• _Required work_: Copy each line below containing "Write".

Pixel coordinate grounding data
##############################

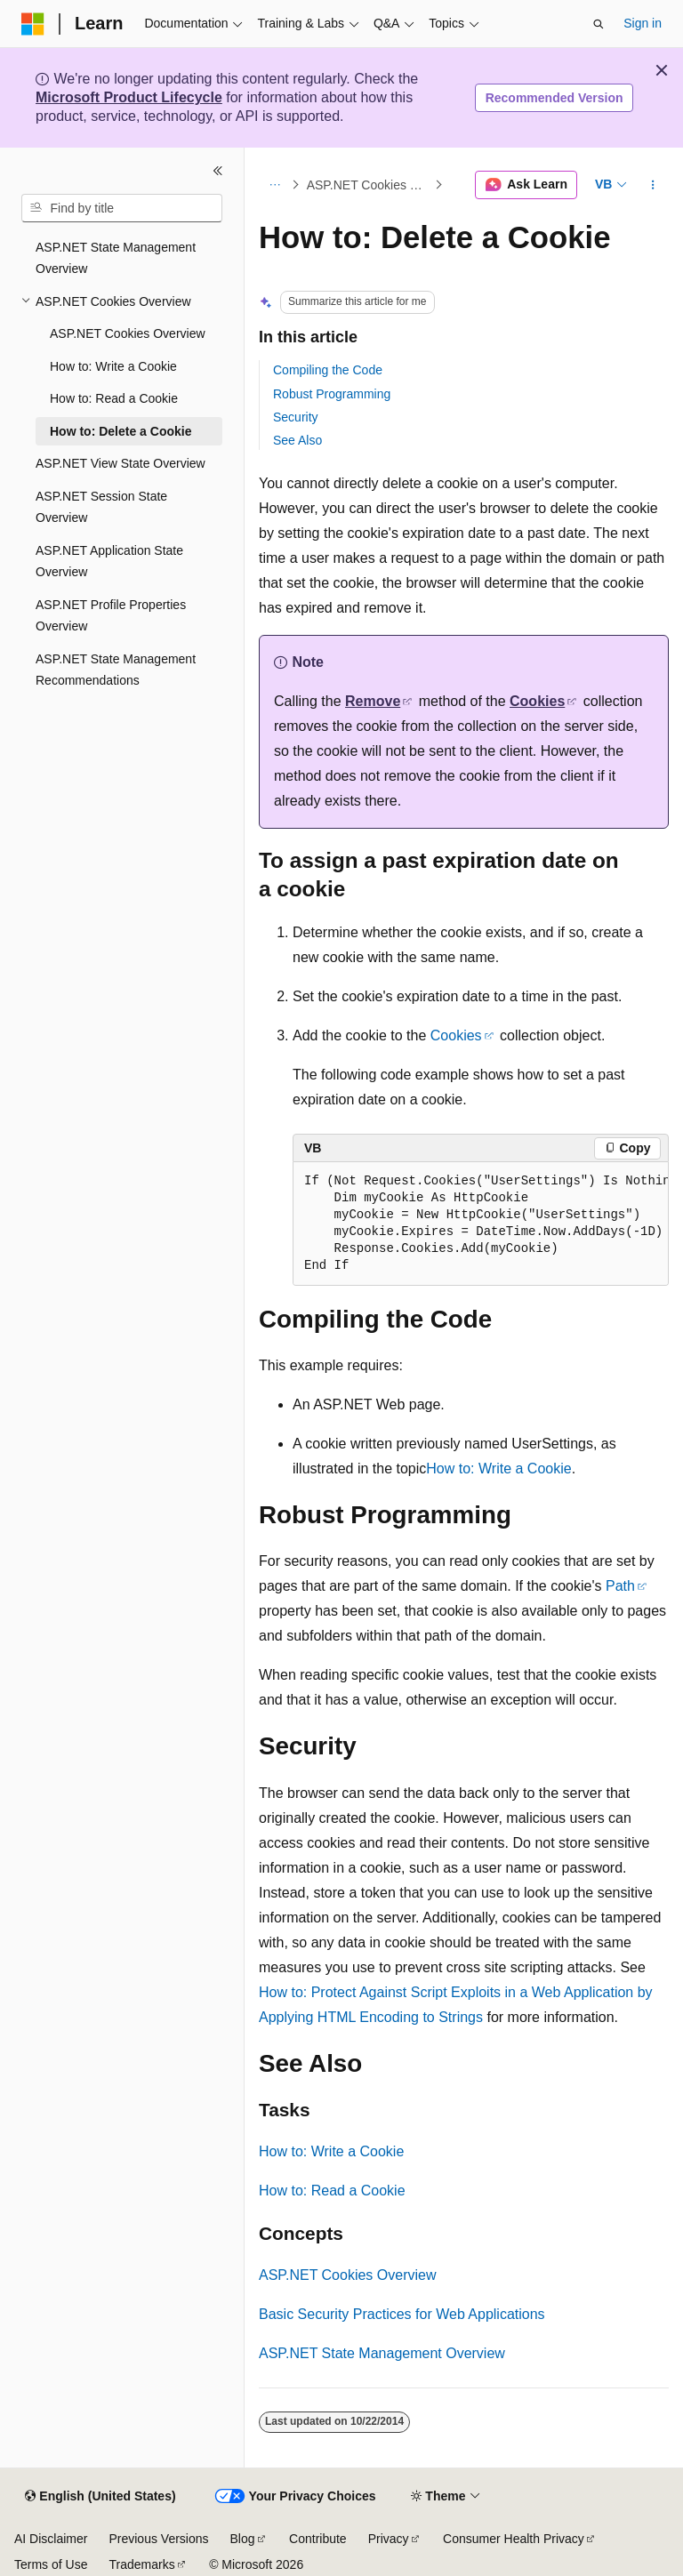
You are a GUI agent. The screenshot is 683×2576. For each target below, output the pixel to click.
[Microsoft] (32, 24)
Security (295, 417)
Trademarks (141, 2564)
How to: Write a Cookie (498, 1468)
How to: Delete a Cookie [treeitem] (120, 431)
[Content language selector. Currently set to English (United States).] (100, 2497)
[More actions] (653, 185)
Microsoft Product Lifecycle (129, 97)
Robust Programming (331, 394)
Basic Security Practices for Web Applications (402, 2314)
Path (620, 1585)
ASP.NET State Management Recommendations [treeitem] (116, 670)
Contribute (318, 2539)
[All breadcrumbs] (274, 185)
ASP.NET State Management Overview (382, 2353)
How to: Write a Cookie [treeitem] (113, 366)
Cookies (537, 701)
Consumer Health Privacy (513, 2539)
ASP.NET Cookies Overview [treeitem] (127, 333)
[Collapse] (218, 171)
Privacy (388, 2539)
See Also (297, 440)
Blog (242, 2539)
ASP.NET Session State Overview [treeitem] (101, 507)
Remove (372, 701)
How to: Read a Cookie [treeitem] (114, 398)
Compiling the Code (327, 370)
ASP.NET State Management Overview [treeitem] (116, 258)
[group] (481, 1224)
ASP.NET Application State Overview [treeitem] (109, 561)
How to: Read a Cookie (332, 2190)
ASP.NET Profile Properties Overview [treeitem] (111, 616)
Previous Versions (158, 2539)
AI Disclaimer (50, 2539)
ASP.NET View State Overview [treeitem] (120, 463)
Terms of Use (50, 2564)
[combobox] (121, 208)
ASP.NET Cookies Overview (369, 185)
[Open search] (598, 24)
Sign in (642, 23)
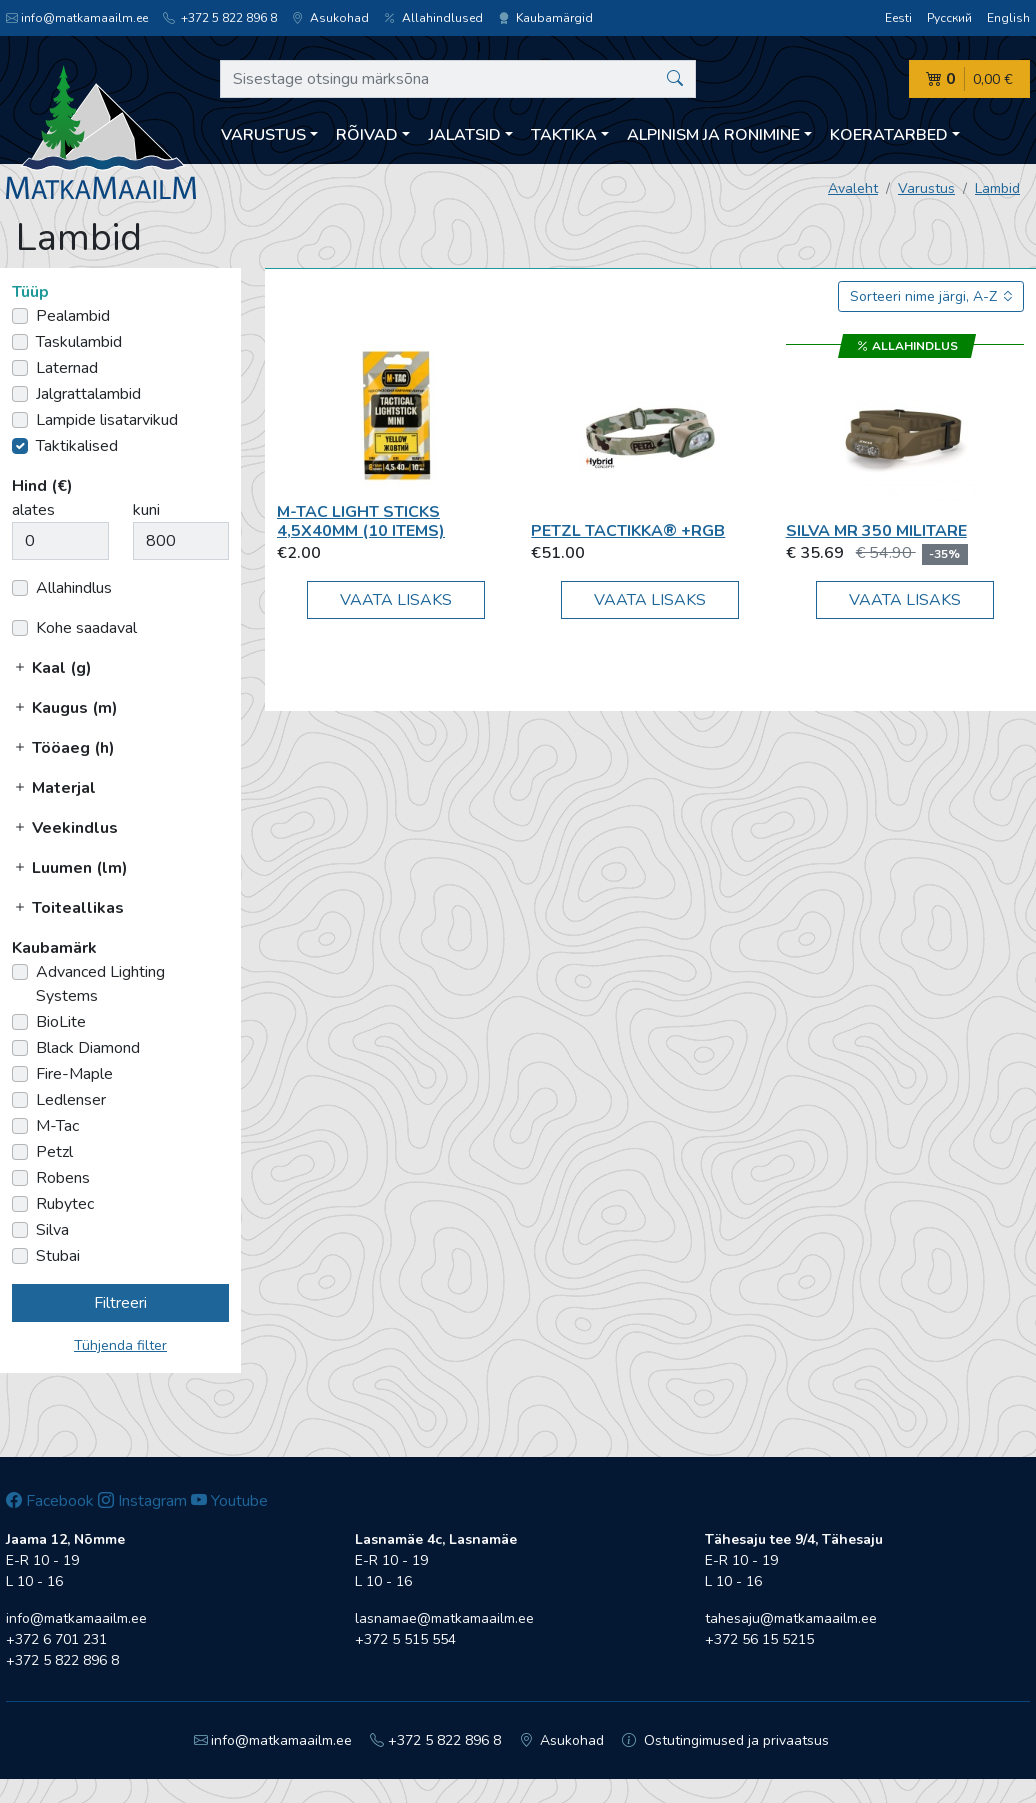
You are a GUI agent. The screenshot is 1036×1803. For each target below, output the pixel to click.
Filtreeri (120, 1303)
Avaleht (853, 188)
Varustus (926, 188)
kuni (146, 510)
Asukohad (330, 18)
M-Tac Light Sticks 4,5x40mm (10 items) (361, 521)
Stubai (58, 1256)
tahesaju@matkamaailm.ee (791, 1618)
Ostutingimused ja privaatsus (725, 1740)
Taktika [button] (564, 135)
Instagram (142, 1501)
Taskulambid (79, 342)
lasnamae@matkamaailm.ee (444, 1618)
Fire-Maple (74, 1074)
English (1008, 18)
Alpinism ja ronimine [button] (713, 135)
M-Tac (57, 1126)
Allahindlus (74, 588)
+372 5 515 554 (405, 1639)
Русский (949, 18)
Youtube (229, 1501)
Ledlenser (71, 1100)
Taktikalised (77, 446)
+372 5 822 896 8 (220, 18)
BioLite (61, 1022)
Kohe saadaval (86, 628)
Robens (63, 1178)
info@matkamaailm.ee (77, 18)
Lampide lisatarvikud (107, 420)
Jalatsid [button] (465, 135)
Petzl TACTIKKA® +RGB (628, 531)
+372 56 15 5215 (759, 1639)
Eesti (898, 18)
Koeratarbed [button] (889, 135)
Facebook (50, 1501)
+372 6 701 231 (56, 1639)
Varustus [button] (263, 135)
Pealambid (73, 316)
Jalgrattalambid (88, 394)
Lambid (997, 188)
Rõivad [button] (367, 135)
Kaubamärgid (545, 18)
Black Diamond (88, 1048)
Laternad (67, 368)
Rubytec (65, 1204)
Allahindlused (433, 18)
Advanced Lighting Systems (100, 984)
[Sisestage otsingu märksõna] (458, 79)
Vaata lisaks (396, 600)
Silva (52, 1230)
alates (33, 510)
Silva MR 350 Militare (876, 531)
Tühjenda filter (120, 1345)
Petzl (54, 1152)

##############################

• _Answer to this problem_:
How to: Write a Cookie (498, 1468)
How to: Write a Cookie [treeitem] (113, 366)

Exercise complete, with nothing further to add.